We live in interesting, and rather disturbing, times.

The virtual bubble, rather than bursting, seems to be deflating like a hot air balloon wallowing and billowing on the ground, awaiting the inevitable moment when, bereft of shape and substance, it is packed away into a musty old crate and left to rot away. A fun experiment that ultimately proved to be too expensive, too niche and too optimistic. All that tech that we were so excited about – virtual headsets, new 3D worlds under development, and augmented reality for all, seem to have become rather embarrassing attempts to shoot the moon, and the companies behind them are quietly reassigning staff and resources to more profitable and accessible projects.
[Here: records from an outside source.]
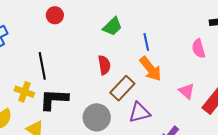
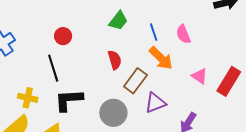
red circle: (55, 15) -> (63, 36), moved
pink semicircle: (199, 49) -> (183, 34), moved
yellow cross: (24, 92) -> (28, 98), moved

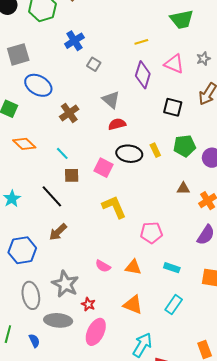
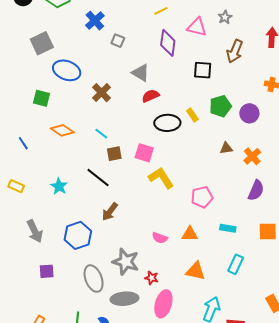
pink square: (104, 168) -> (144, 153), moved

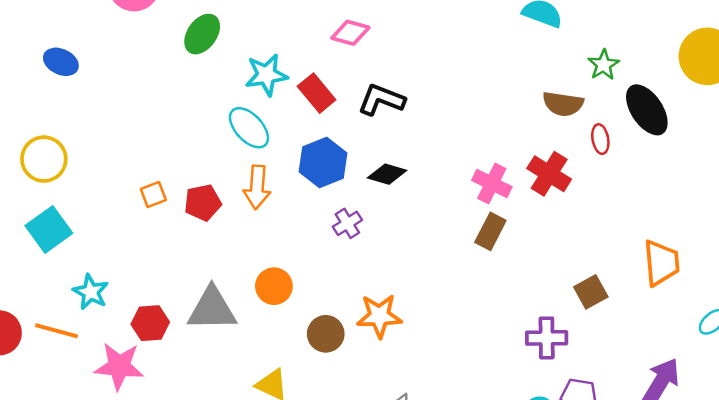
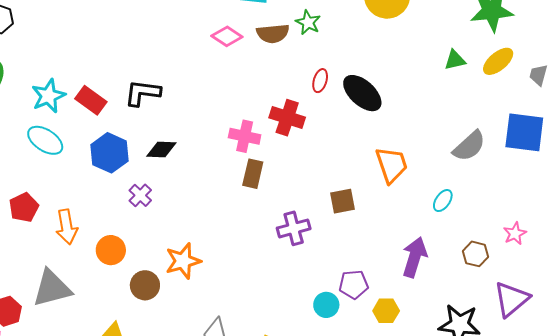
pink diamond: (350, 33) -> (227, 36), moved, turned 32
brown semicircle: (563, 104) -> (273, 33), moved
black ellipse: (647, 110) -> (362, 93), moved
red ellipse: (600, 139) -> (320, 81), turned 40
orange arrow: (257, 187) -> (67, 227), moved
orange circle: (274, 286) -> (111, 250), moved
brown square: (591, 292) -> (342, 201), turned 32
purple cross: (547, 338) -> (294, 228), moved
New virtual worlds are ditching their pursuit of the all-round 3-dimensional experience in favour of the more traditional keyboard and mouse approach and all those technologies that we dreamed would change our world seem to be going the same way as 3D TV – a rather embarrassing and costly flop!

This is coupled with a changing social consciousness (unless you’re an orange-tinted American hotel magnate – in which case, please just file this under ‘fake news’ and move on to your own inevitable and ignoble extinction). With astonishing rapidity, a significant proportion of humanity appears to have come to the realisation that all those things the Voice of Reason and Common Sense have been telling us for at least the past 50 years is actually concrete fact. That we will indeed, possibly within our lifetime – and certainly within the lifetime of our ever more precocious offspring – witness the last of the polar bears, elephants, frogs, rainforests, coral reefs, honey bees, shoebills, mangrove swamps, glaciers, whales, polar ice, low lying coastal areas and fertile plains, as they march relentlessly towards permanent oblivion.

People, even schoolkids – who should really be enjoying themselves, falling out of trees in the great outdoors, rather than petitioning parliaments to do something to ensure that there will actually be a future great outdoors, with real living, breathing trees for them to fall out of, in the foreseeable future – are starting to get angry. And, even though I’d suggest it’s rather late in the day to get indignant about Maccy D plastic straws killing the orcas, I suppose that with enough impetus and radical action, maybe the breakneck speed at which we’re approaching Tipping Point can be slowed, even arrested, maybe?

However, it’s never that simple.

You see, all that amazing technology that we once thought would change the world for the better is indeed bringing change, only its not necessarily in the fashion we’d like. Every time we bid in an eBay auction, order an environmentally friendly recycled item off Amazon, watch a YouTube video about climate change, or even spend an evening doing nothing much in particular and dossing around in SL, we are unconsciously contributing to the problem. Every time we save the planet by not driving to the cinema and having a night in with Netflix, we’re playing a part in melting the glaciers at Kilimanjaro’s summit, and every time we upgrade our phone we’re depleting the earth’s finite resources of lithium, gold, platinum and helium… Forget recycling, the planet will likely die before we get around to reclaiming half the stuff we use and chuck away routinely.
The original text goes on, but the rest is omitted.